▸ Records for processing:
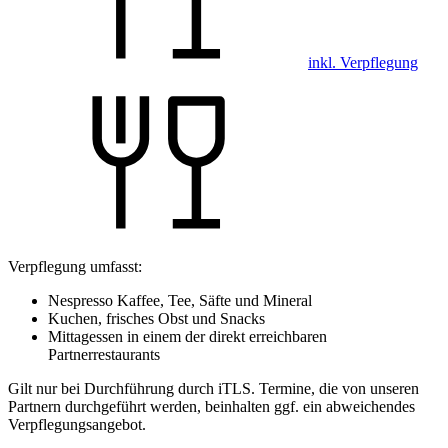
inkl. Verpflegung
Verpflegung umfasst:
Nespresso Kaffee, Tee, Säfte und Mineral
Kuchen, frisches Obst und Snacks
Mittagessen in einem der direkt erreichbaren
Partnerrestaurants
Gilt nur bei Durchführung durch iTLS. Termine, die von unseren
Partnern durchgeführt werden, beinhalten ggf. ein abweichendes
Verpflegungsangebot.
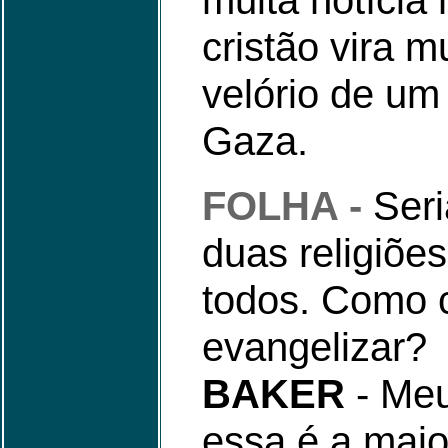
muita notícia
cristão vira 
velório de um 
Gaza.
FOLHA -
Ser
duas religiõe
todos. Como c
evangelizar?
BAKER
- Meu
essa é a mai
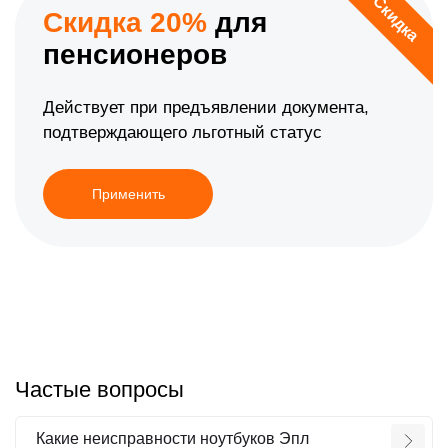
Скидка
Скидка 20%
для
пенсионеров
Действует при предъявлении документа,
подтверждающего льготный статус
Применить
Частые вопросы
Какие неисправности ноутбуков Эпл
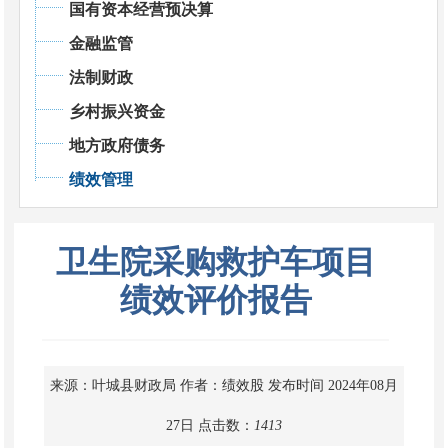
国有资本经营预决算
金融监管
法制财政
乡村振兴资金
地方政府债务
绩效管理
卫生院采购救护车项目
绩效评价报告
来源：叶城县财政局
作者：绩效股
发布时间 2024年08月
27日
点击数：
1413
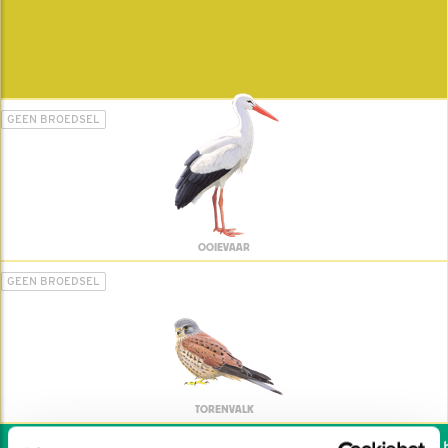
GEEN BROEDSEL
OOIEVAAR
GEEN BROEDSEL
TORENVALK
Wil jij ook de vogels he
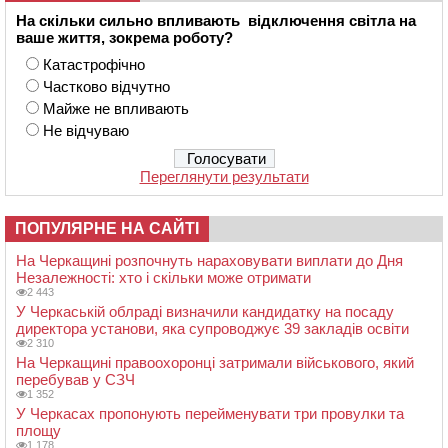
На скільки сильно впливають відключення світла на
ваше життя, зокрема роботу?
Катастрофічно
Частково відчутно
Майже не впливають
Не відчуваю
Переглянути результати
ПОПУЛЯРНЕ НА САЙТІ
На Черкащині розпочнуть нараховувати виплати до Дня
Незалежності: хто і скільки може отримати
2 443
У Черкаській облраді визначили кандидатку на посаду
директора установи, яка супроводжує 39 закладів освіти
2 310
На Черкащині правоохоронці затримали військового, який
перебував у СЗЧ
1 352
У Черкасах пропонують перейменувати три провулки та
площу
1 178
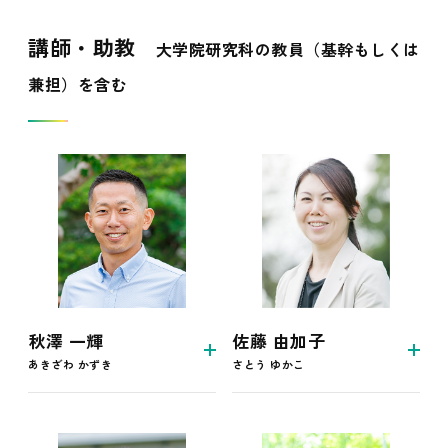
講師・助教
大学院研究科の教員（基幹もしくは
兼担）を含む
秋澤 一輝
佐藤 由加子
あきざわ かずき
さとう ゆかこ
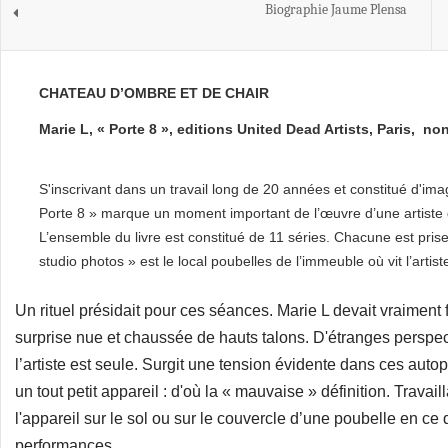
Biographie Jaume Plensa
CHATEAU D’OMBRE ET DE CHAIR
Marie L, « Porte 8 », editions United Dead Artists, Paris, no
S'inscrivant dans un travail long de 20 années et constitué d'imag
Porte 8 » marque un moment important de l’œuvre d’une artiste 
L’ensemble du livre est constitué de 11 séries. Chacune est pris
studio photos » est le local poubelles de l’immeuble où vit l’artist
Un rituel présidait pour ces séances. Marie L devait vraiment fa
surprise nue et chaussée de hauts talons. D'étranges perspect
l’artiste est seule. Surgit une tension évidente dans ces autoport
un tout petit appareil : d'où la « mauvaise » définition. Travaill
l'appareil sur le sol ou sur le couvercle d’une poubelle en ce 
performances.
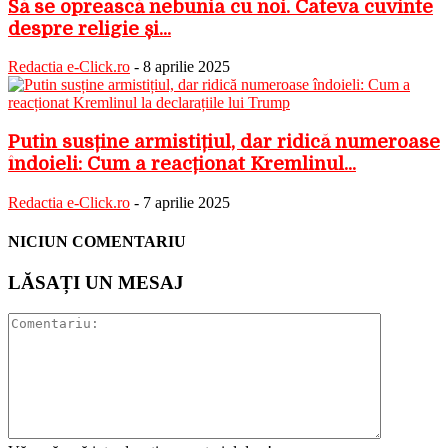
Să se oprească nebunia cu noi. Câteva cuvinte
despre religie și...
Redactia e-Click.ro
-
8 aprilie 2025
Putin susține armistițiul, dar ridică numeroase
îndoieli: Cum a reacționat Kremlinul...
Redactia e-Click.ro
-
7 aprilie 2025
NICIUN COMENTARIU
LĂSAȚI UN MESAJ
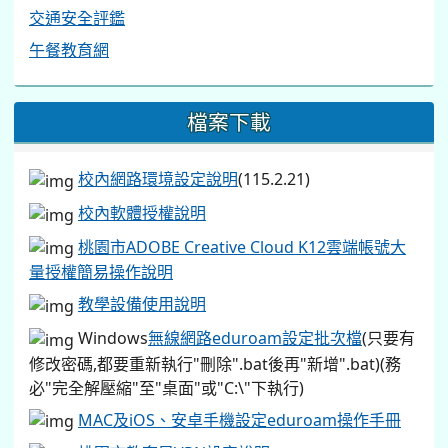
交通安全評鑑
午餐教育網
檔案下載
校內網路環境設定說明
(115.2.21)
校內軟體授權說明
桃園市ADOBE Creative Cloud K12雲端帳號大
量授權簡易操作說明
教學設備使用說明
Windows
無線網路eduroam設定批次檔
(只要有
修改密碼,都要重新執行"刪除".bat後再"新增".bat)(務
必"完全解壓縮"至"桌面"或"C:\"下執行)
MAC及iOS、安卓手機設定eduroam操作手冊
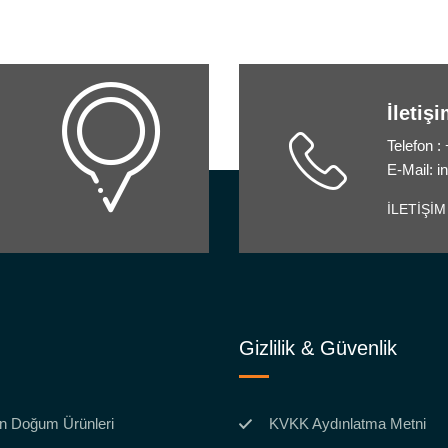
İletiş
Telefon :
E-Mail: 
İLETİŞİM
Gizlilik & Güvenlik
n Doğum Ürünleri
KVKK Aydınlatma Metni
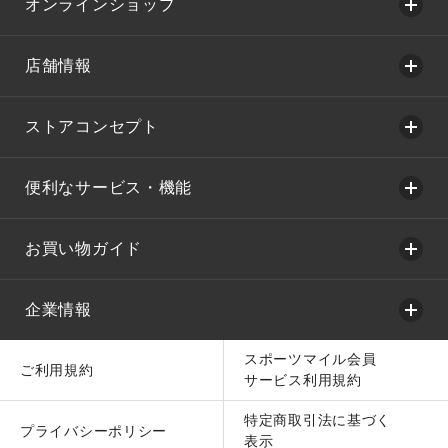
オンラインショップ
店舗情報
ストアコンセプト
便利なサービス・機能
お買い物ガイド
企業情報
スポーツマイル会員
ご利用規約
サービス利用規約
特定商取引法に基づく
プライバシーポリシー
表示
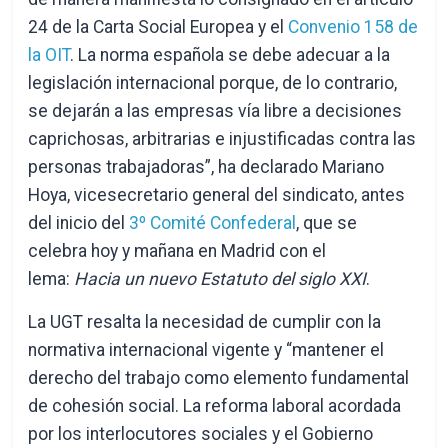
24 de la Carta Social Europea y el
Convenio 158 de
la OIT
. La norma española se debe adecuar a la
legislación internacional porque, de lo contrario,
se dejarán a las empresas vía libre a decisiones
caprichosas, arbitrarias e injustificadas contra las
personas trabajadoras”, ha declarado Mariano
Hoya, vicesecretario general del sindicato, antes
del inicio del
3º Comité Confederal
, que se
celebra hoy y mañana en Madrid con el
lema:
Hacia un nuevo Estatuto del siglo XXI
.
La UGT resalta la necesidad de cumplir con la
normativa internacional vigente y “mantener el
derecho del trabajo como elemento fundamental
de cohesión social. La reforma laboral acordada
por los interlocutores sociales y el Gobierno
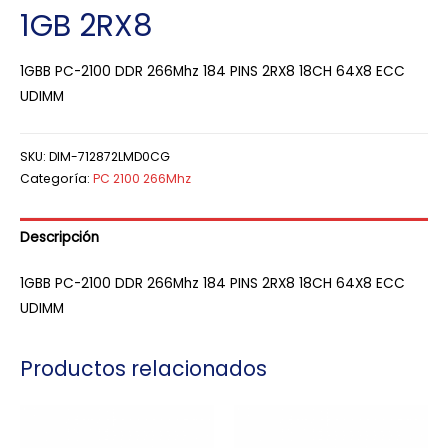
1GB 2RX8
1GBB PC-2100 DDR 266Mhz 184 PINS 2RX8 18CH 64X8 ECC
UDIMM
SKU:
DIM-712872LMD0CG
Categoría:
PC 2100 266Mhz
Descripción
1GBB PC-2100 DDR 266Mhz 184 PINS 2RX8 18CH 64X8 ECC
UDIMM
Productos relacionados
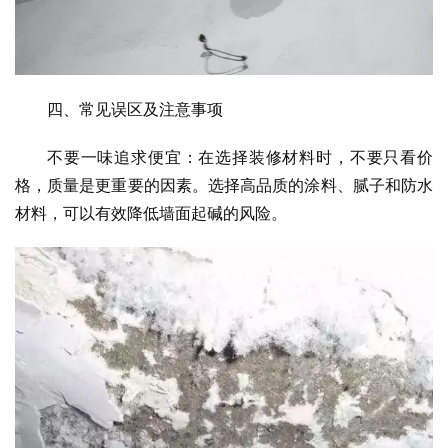
四、常见误区及注意事项
不要一味追求便宜：在选择装修材料时，不要只看价
格，质量是更重要的因素。选择高品质的涂料、腻子和防水
材料，可以有效降低墙面起碱的风险。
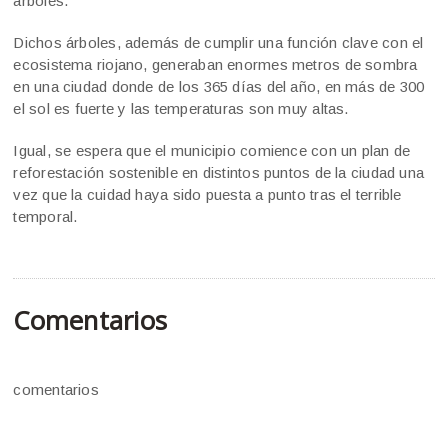
árboles.
Dichos árboles, además de cumplir una función clave con el
ecosistema riojano, generaban enormes metros de sombra
en una ciudad donde de los 365 días del año, en más de 300
el sol es fuerte y las temperaturas son muy altas.
Igual, se espera que el municipio comience con un plan de
reforestación sostenible en distintos puntos de la ciudad una
vez que la cuidad haya sido puesta a punto tras el terrible
temporal.
Comentarios
comentarios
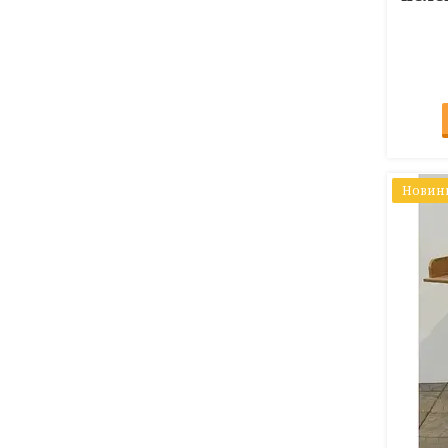
Новин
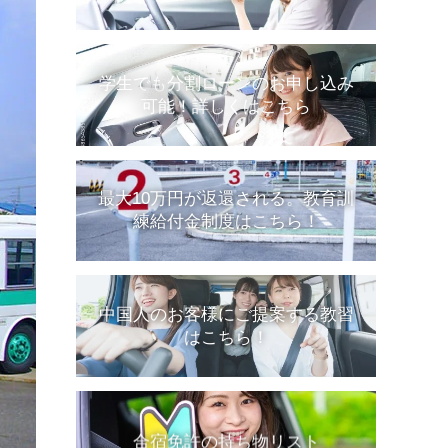
学生でも分割ローンのお申し込み
可能！詳しくはこちら
最大10万円が返還される。教育訓
練給付金制度はこちら！
中国人のお客様にご提案する教習
はこちら！
合宿免許の持ち物リスト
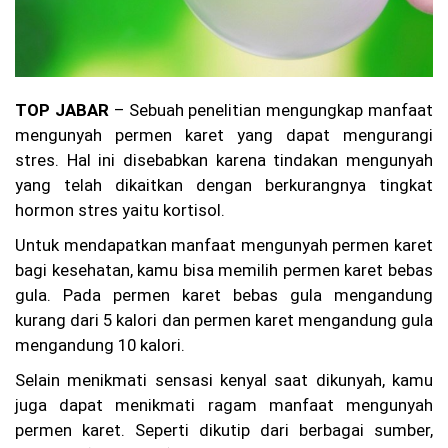
SR
)
P
MI
Ko
ta
TOP JABAR
– Sebuah penelitian mengungkap manfaat
Ba
nd
mengunyah permen karet yang dapat mengurangi
un
stres. Hal ini disebabkan karena tindakan mengunyah
g
Re
yang telah dikaitkan dengan berkurangnya tingkat
s
hormon stres yaitu kortisol.
mi
M
Untuk mendapatkan manfaat mengunyah permen karet
e
bagi kesehatan, kamu bisa memilih permen karet bebas
m
bu
gula. Pada permen karet bebas gula mengandung
ka
kurang dari 5 kalori dan permen karet mengandung gula
Pe
mengandung 10 kalori.
ne
ri
Selain menikmati sensasi kenyal saat dikunyah, kamu
m
aa
juga dapat menikmati ragam manfaat mengunyah
n
permen karet. Seperti dikutip dari berbagai sumber,
An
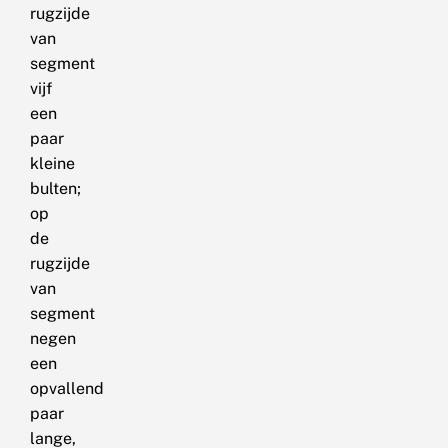
rugzijde
van
segment
vijf
een
paar
kleine
bulten;
op
de
rugzijde
van
segment
negen
een
opvallend
paar
lange,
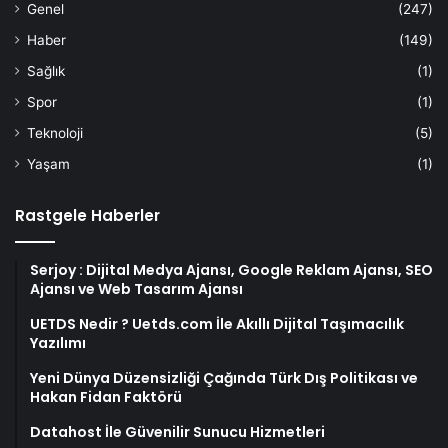
Genel
(247)
Haber
(149)
Sağlık
(1)
Spor
(1)
Teknoloji
(5)
Yaşam
(1)
Rastgele Haberler
Serjoy : Dijital Medya Ajansı, Google Reklam Ajansı, SEO
Ajansı ve Web Tasarım Ajansı
UETDS Nedir ? Uetds.com İle Akıllı Dijital Taşımacılık
Yazılımı
Yeni Dünya Düzensizliği Çağında Türk Dış Politikası ve
Hakan Fidan Faktörü
Datahost İle Güvenilir Sunucu Hizmetleri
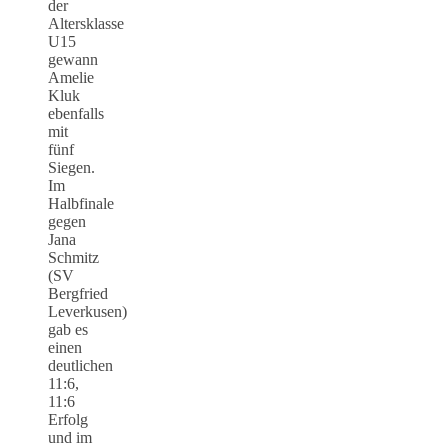
der
Altersklasse
U15
gewann
Amelie
Kluk
ebenfalls
mit
fünf
Siegen.
Im
Halbfinale
gegen
Jana
Schmitz
(SV
Bergfried
Leverkusen)
gab es
einen
deutlichen
11:6,
11:6
Erfolg
und im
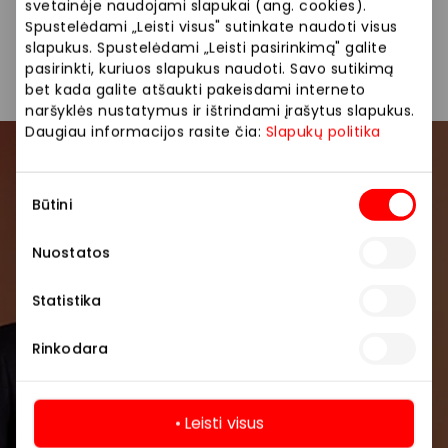
svetainėje naudojami slapukai (ang. cookies).
Spustelėdami „Leisti visus" sutinkate naudoti visus
Kita
Parduotuvės
slapukus. Spustelėdami „Leisti pasirinkimą" galite
pasirinkti, kuriuos slapukus naudoti. Savo sutikimą
bet kada galite atšaukti pakeisdami interneto
naršyklės nustatymus ir ištrindami įrašytus slapukus.
Daugiau informacijos rasite čia:
Slapukų politika
Prisijunkite prie mūsų
Sutikimo
bendruomenės
Būtini
pasirinkimas
Pirmieji sužinokite apie geriausius pasiūlymus,
Nuostatos
renginius ir naujausią informaciją iš AKROPOLIS
prekybos centro.
Statistika
Rinkodara
Leisti visus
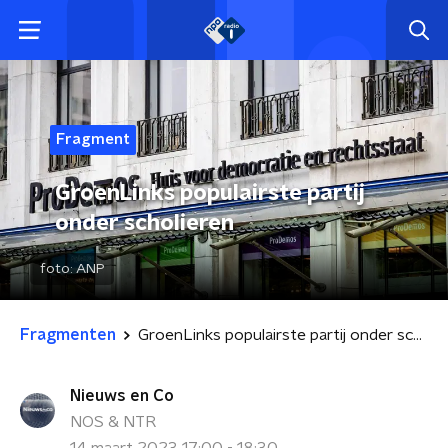
Fragment
GroenLinks populairste partij
onder scholieren
foto:
ANP
Fragmenten
GroenLinks populairste partij onder scholieren
Nieuws en Co
NOS & NTR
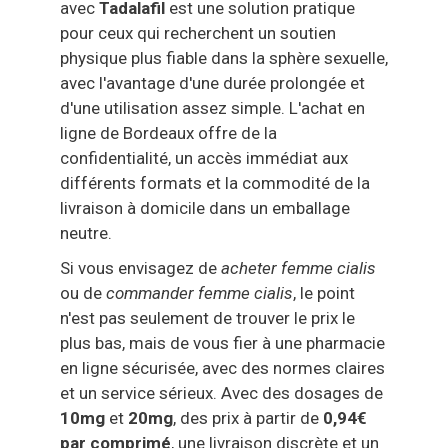
avec
Tadalafil
est une solution pratique
pour ceux qui recherchent un soutien
physique plus fiable dans la sphère sexuelle,
avec l'avantage d'une durée prolongée et
d'une utilisation assez simple. L'achat en
ligne de Bordeaux offre de la
confidentialité, un accès immédiat aux
différents formats et la commodité de la
livraison à domicile dans un emballage
neutre.
Si vous envisagez de
acheter femme cialis
ou de
commander femme cialis
, le point
n'est pas seulement de trouver le prix le
plus bas, mais de vous fier à une pharmacie
en ligne sécurisée, avec des normes claires
et un service sérieux. Avec des dosages de
10mg
et
20mg
, des prix à partir de
0,94€
par comprimé
, une livraison discrète et un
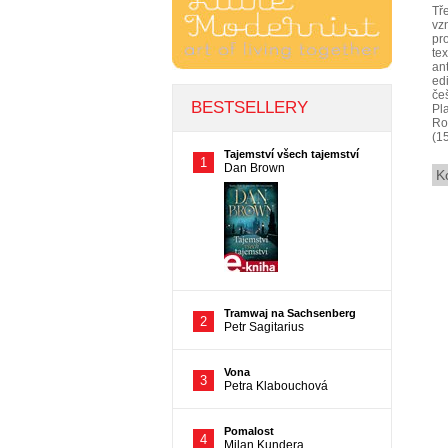
Tř
vzn
pr
te
an
ed
če
Pl
Ro
(1
K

▸ Problem statement: Return each line from the data where the string "slapukus" can be found.

▸ Output of the task:
slapukus. Spustelėdami „Leisti pasirinkimą" galite
pasirinkti, kuriuos slapukus naudoti. Savo sutikimą
naršyklės nustatymus ir ištrindami įrašytus slapukus.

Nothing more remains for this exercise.